Monday, December 22, 2014

The Flexibility of the Wesleyan Tradition

I have an old friend who started his faith pilgrimage in the Wesleyan Church. Somewhat unusually, he has attended a Roman Catholic church for several years now, but is now contemplating returning to the Wesleyan Church.

it reminded me again that there is nothing in the Wesleyan rules that forbids you from believing in transubstantiation (the idea that the communion elements literally take on the substance of Jesus' body and blood). Indeed, there is nothing in the Wesleyan rules that forbids you from believing that Mary ascended to heaven. These would be very unusual beliefs for a Wesleyan, but what group doesn't have people with unusual beliefs?!

Basically, I love the flexibility of my tradition. To be sure, most Wesleyans more or less act like they're Baptists, but you can still infant baptize in our church if you wish. You can sprinkle, pour. You can even not baptize at all, given some of the Quaker elements in our past. Most immerse with believer's baptism, but because we don't believe that the baptism actually is what saves you, all the options are theoretically on the table.

We are, in short, a Pietist, revivalist tradition. What is most important is a changed heart, filled with the Holy Spirit, then a life that bears the fruit of righteousness. Your leanings on a specific theory of atonement--that's not dictated. We are still open to the Spirit speaking directly to you through Scripture in ways that are not limited by the original meaning, unlike mainstream evangelicalism. While we affirm the inerrancy of Scripture on principle, we've wisely never set specifics on what an error is, thus keeping us from the self-destructive witch hunts of other groups.

We are a "middle way" within Christendom. And the middle way usually captures the best of the other extremes without the edges. What a great place to be!


Rick said...

How do you see the Wesleyan connection to tradition, and "standing on the shoulders of giants"?

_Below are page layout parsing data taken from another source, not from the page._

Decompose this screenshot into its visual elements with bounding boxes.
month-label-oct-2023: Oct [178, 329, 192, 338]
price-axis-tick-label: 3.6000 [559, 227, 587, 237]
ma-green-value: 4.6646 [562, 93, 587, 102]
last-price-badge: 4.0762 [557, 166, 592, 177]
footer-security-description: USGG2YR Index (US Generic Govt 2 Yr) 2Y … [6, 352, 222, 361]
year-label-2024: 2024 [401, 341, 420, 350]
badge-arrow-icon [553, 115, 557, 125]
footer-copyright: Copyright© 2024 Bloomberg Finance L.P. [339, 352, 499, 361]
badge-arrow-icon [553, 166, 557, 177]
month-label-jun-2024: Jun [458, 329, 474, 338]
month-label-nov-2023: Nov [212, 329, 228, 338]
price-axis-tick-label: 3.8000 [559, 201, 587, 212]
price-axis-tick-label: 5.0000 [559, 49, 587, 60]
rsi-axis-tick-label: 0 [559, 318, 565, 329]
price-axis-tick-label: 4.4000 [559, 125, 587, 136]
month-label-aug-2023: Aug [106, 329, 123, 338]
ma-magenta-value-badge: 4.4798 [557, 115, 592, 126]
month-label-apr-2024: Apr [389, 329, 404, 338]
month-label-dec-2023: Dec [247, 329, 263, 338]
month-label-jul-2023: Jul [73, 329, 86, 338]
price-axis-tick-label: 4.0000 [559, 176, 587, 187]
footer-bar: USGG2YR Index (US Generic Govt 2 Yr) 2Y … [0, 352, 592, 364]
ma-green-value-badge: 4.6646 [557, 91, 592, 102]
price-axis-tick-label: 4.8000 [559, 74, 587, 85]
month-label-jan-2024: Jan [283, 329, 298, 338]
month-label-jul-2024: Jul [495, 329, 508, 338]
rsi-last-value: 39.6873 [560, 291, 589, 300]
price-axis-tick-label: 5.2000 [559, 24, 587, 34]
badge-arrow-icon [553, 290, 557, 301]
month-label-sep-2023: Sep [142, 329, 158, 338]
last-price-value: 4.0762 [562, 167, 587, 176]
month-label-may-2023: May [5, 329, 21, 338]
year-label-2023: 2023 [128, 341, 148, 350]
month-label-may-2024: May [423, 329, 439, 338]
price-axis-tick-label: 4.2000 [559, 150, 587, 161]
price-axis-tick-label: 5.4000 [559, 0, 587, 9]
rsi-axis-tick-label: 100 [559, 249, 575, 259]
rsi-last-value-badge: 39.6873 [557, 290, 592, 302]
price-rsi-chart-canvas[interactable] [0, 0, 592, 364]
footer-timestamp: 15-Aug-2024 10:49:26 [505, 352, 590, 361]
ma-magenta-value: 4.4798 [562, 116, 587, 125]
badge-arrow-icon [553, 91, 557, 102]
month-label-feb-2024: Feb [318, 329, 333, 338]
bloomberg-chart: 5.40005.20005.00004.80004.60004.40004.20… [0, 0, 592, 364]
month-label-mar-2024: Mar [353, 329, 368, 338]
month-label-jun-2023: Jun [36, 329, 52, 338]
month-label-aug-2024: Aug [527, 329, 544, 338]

It seems Wesley held to Anglican strengths, yet also tapped the teaching of Eastern Orthodoxy.

Anonymous said...

As a Wesleyan who has become Catholic, I think this is one of the reasons (among many) that I don't see myself as having given up Wesleyanism as much as having added Catholicism if that makes any sense. The two aren't really in even as much conflict as Wesleyans and most Calvinist denominations are truly.

Ken Schenck said...

I consider Wesley's practical and pietist eclecticism a model!

peter said...

What you claim as the wesleyan tradition is nothing of the sort. It is a distortion of the wesleyan tradition, it is modern day post modern pop evangelicalism.
Wesley condemned in the strongest of terms transsubsiation and he
Was a staunch pedo-baptist, so this pick and choose nonsense of baptizing or not baptizing infants only shows how far modern day wesleyan have deviated from wesley. What you call flexibility I call confusion and compromise. Traffic nothing to rejoice about.